Tuesday, December 01, 2009

Healthcare Freedom or Healthcare Bureaucracy?

By Ron Paul
10

Dr. Ron Paul

The U.S. Preventive Task Force caused quite a stir recently when they revised their recommendations on the frequency and age for women to get mammograms. Many have speculated on the timing for this government-funded report, with the Senate vote on health care looming, and cost estimates being watched closely. Just the hint that the government would risk women's health to cut costs is causing outrage on both sides of the aisle.

Even the administration is alarmed at its own panel's recommendation. One official, the Secretary of Health and Human Services, Kathleen Sebelius told women to ignore the new guidelines, keep doing what they are doing and make the best decisions for themselves after consulting with their doctors.

This sounds like an excellent idea to me.

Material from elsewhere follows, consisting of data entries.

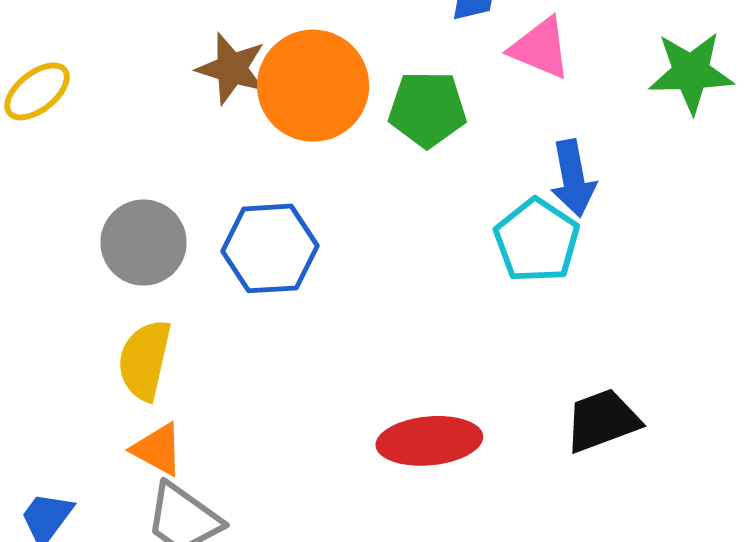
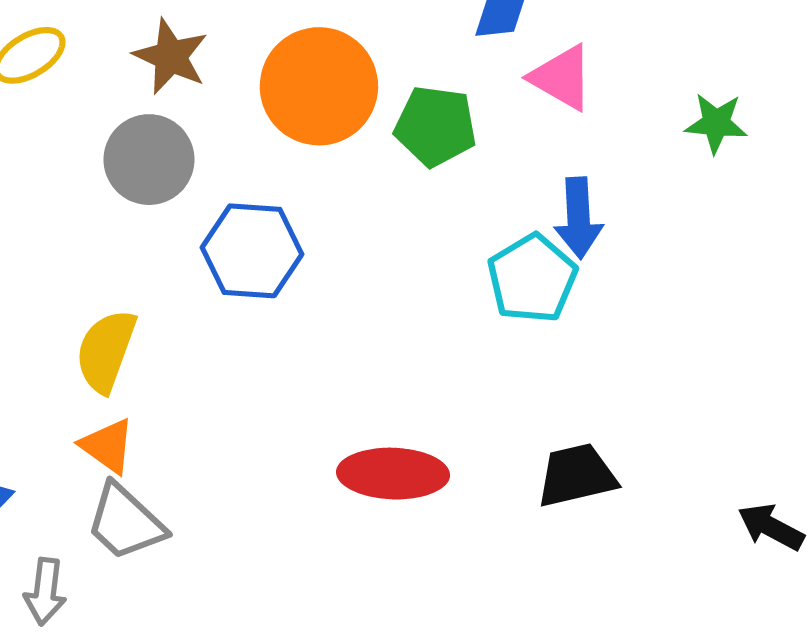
brown star: (232, 69) -> (171, 57), moved
green star: (691, 72) -> (716, 123), size x0.7
gray circle: (144, 243) -> (149, 160), moved

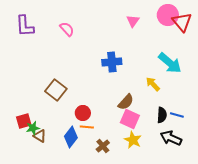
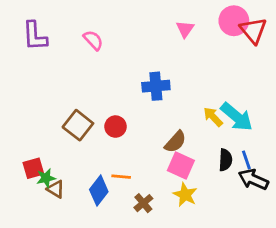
cyan arrow: (170, 63) -> (237, 117), moved
red circle: (83, 113) -> (116, 127), moved
blue line: (177, 115) -> (246, 160), turned 56
black arrow: (171, 138) -> (253, 179), moved

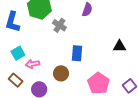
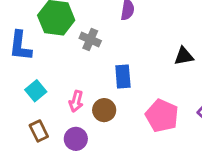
pink arrow: (32, 64) -> (76, 101), moved, turned -56
brown rectangle: (16, 80) -> (39, 131), turned 32

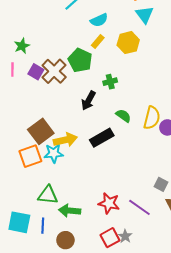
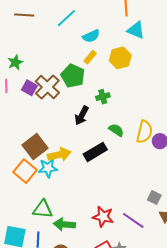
cyan triangle: (145, 15) -> (136, 30), turned -30
orange square: (30, 156) -> (25, 171), turned -30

As a physician myself, I understand the importance of ensuring that patients are able to consult their doctors and make their own decisions without interference from government bureaucrats or government-favored corporations.

However, I am confused by the administration's reasoning and apparent change of heart. Have they reversed their position on healthcare reform and now decided that patients and doctors should be in control of individual healthcare decisions? Or are they still in the healthcare central planning business? The healthcare reform plans currently aim to empower Congress to dictate to insurers minimal standards of coverage. Those government standards will ultimately be determined by politicians and bureaucrats, not individual patients and doctors.

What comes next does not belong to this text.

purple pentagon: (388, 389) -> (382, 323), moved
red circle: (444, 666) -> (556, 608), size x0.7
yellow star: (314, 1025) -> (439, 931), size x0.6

It is naive to think that recommendations by an authoritative government panel will never be used to deny services to people that want them. It is sad to think that people will be forced to spend their hard-earned money for a one-size fits all, government mandated healthcare delivery model, but then have to scrape together additional funds to pay out of pocket for healthcare they really want or need – that is, if the government allows them to at all. After all, the federal government currently forbids Medicare beneficiaries from spending their own money on services covered by Medicare, if for whatever reason they need to. Why wouldn't the government eventually apply these kinds of restrictions to everyone, if they are successful with this takeover? Beware of the supposed gifts offered to you by government, for when it gives you things with one hand, the other hand takes away your liberty and independence.

It remains to be seen what provisions will be in the final bill. We do know we have no funds to pay for it except for debt and money printed out of thin air. We know that the nation's creditors are getting very nervous about the government's continuous spending sprees and bailouts. We know this healthcare bill, like all government programs, will be expensive.

There will be a day of reckoning when the credit stops and the bills for all this spending come due. When that day comes and politicians and bureaucrats have to deal with reality, it will be very uncomfortable to find yourself in their liability column, which is where healthcare reform will put many more Americans.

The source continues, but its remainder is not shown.